Please repeat the listing in its entirety, without any alteration.

*** Records supplied Section Begins ***

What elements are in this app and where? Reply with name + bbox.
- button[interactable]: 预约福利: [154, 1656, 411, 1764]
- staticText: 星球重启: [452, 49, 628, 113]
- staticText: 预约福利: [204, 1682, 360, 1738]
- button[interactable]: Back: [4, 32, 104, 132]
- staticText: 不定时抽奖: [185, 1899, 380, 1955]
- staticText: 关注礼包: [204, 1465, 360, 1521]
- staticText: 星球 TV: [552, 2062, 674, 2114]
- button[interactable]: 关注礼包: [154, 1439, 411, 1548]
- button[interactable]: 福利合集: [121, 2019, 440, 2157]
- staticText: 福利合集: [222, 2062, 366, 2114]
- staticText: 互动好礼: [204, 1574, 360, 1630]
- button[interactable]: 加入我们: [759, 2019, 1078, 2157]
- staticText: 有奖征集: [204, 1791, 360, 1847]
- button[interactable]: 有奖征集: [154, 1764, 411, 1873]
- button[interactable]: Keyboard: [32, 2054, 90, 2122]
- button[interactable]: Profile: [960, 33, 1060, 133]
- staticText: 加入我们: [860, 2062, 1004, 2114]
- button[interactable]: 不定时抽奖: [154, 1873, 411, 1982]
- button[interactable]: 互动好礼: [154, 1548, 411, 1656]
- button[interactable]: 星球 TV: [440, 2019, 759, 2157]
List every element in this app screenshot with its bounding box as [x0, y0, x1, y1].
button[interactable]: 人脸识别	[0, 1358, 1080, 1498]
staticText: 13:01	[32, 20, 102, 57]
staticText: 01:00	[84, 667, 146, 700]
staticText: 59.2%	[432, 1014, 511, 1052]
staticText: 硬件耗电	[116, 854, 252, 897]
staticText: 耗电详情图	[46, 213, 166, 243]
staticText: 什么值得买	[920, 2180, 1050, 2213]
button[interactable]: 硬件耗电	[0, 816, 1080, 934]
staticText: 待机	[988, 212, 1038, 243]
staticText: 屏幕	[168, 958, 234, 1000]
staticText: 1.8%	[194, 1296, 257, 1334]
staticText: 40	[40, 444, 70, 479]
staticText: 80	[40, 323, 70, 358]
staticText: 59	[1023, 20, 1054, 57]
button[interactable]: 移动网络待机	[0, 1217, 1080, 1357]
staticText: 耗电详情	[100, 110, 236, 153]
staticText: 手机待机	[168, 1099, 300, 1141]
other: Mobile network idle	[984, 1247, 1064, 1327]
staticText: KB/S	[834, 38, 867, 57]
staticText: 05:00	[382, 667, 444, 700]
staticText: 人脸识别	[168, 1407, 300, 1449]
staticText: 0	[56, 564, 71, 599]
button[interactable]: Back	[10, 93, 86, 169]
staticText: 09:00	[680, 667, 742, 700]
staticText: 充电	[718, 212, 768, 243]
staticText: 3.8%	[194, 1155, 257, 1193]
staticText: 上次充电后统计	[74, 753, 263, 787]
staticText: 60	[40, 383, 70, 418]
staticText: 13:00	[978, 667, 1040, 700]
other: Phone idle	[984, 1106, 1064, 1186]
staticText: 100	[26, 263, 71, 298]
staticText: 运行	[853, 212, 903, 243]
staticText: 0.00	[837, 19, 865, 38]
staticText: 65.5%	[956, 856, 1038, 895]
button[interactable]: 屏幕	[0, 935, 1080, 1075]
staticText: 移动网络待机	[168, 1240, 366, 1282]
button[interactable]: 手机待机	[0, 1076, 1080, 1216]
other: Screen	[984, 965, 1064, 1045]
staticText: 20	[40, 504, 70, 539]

*** Records supplied Section Ends ***

_Final answer:_
What elements are in this app and where? Reply with name + bbox.
- button[interactable]: 预约福利: [154, 1656, 411, 1764]
- staticText: 星球重启: [452, 49, 628, 113]
- staticText: 预约福利: [204, 1682, 360, 1738]
- button[interactable]: Back: [4, 32, 104, 132]
- staticText: 不定时抽奖: [185, 1899, 380, 1955]
- staticText: 关注礼包: [204, 1465, 360, 1521]
- staticText: 星球 TV: [552, 2062, 674, 2114]
- button[interactable]: 关注礼包: [154, 1439, 411, 1548]
- button[interactable]: 福利合集: [121, 2019, 440, 2157]
- staticText: 福利合集: [222, 2062, 366, 2114]
- staticText: 互动好礼: [204, 1574, 360, 1630]
- button[interactable]: 加入我们: [759, 2019, 1078, 2157]
- staticText: 有奖征集: [204, 1791, 360, 1847]
- button[interactable]: 有奖征集: [154, 1764, 411, 1873]
- button[interactable]: Keyboard: [32, 2054, 90, 2122]
- button[interactable]: Profile: [960, 33, 1060, 133]
- staticText: 加入我们: [860, 2062, 1004, 2114]
- button[interactable]: 不定时抽奖: [154, 1873, 411, 1982]
- button[interactable]: 互动好礼: [154, 1548, 411, 1656]
- button[interactable]: 星球 TV: [440, 2019, 759, 2157]
List every element in this app screenshot with its bounding box as [x0, y0, x1, y1].
button[interactable]: 人脸识别	[0, 1358, 1080, 1498]
staticText: 13:01	[32, 20, 102, 57]
staticText: 01:00	[84, 667, 146, 700]
staticText: 59.2%	[432, 1014, 511, 1052]
staticText: 硬件耗电	[116, 854, 252, 897]
staticText: 耗电详情图	[46, 213, 166, 243]
staticText: 什么值得买	[920, 2180, 1050, 2213]
button[interactable]: 硬件耗电	[0, 816, 1080, 934]
staticText: 待机	[988, 212, 1038, 243]
staticText: 屏幕	[168, 958, 234, 1000]
staticText: 1.8%	[194, 1296, 257, 1334]
staticText: 40	[40, 444, 70, 479]
staticText: 80	[40, 323, 70, 358]
staticText: 59	[1023, 20, 1054, 57]
button[interactable]: 移动网络待机	[0, 1217, 1080, 1357]
staticText: 耗电详情	[100, 110, 236, 153]
staticText: 手机待机	[168, 1099, 300, 1141]
other: Mobile network idle	[984, 1247, 1064, 1327]
staticText: KB/S	[834, 38, 867, 57]
staticText: 05:00	[382, 667, 444, 700]
staticText: 人脸识别	[168, 1407, 300, 1449]
staticText: 0	[56, 564, 71, 599]
button[interactable]: Back	[10, 93, 86, 169]
staticText: 09:00	[680, 667, 742, 700]
staticText: 充电	[718, 212, 768, 243]
staticText: 3.8%	[194, 1155, 257, 1193]
staticText: 上次充电后统计	[74, 753, 263, 787]
staticText: 60	[40, 383, 70, 418]
staticText: 13:00	[978, 667, 1040, 700]
other: Phone idle	[984, 1106, 1064, 1186]
staticText: 100	[26, 263, 71, 298]
staticText: 运行	[853, 212, 903, 243]
staticText: 0.00	[837, 19, 865, 38]
staticText: 65.5%	[956, 856, 1038, 895]
button[interactable]: 屏幕	[0, 935, 1080, 1075]
staticText: 移动网络待机	[168, 1240, 366, 1282]
button[interactable]: 手机待机	[0, 1076, 1080, 1216]
other: Screen	[984, 965, 1064, 1045]
staticText: 20	[40, 504, 70, 539]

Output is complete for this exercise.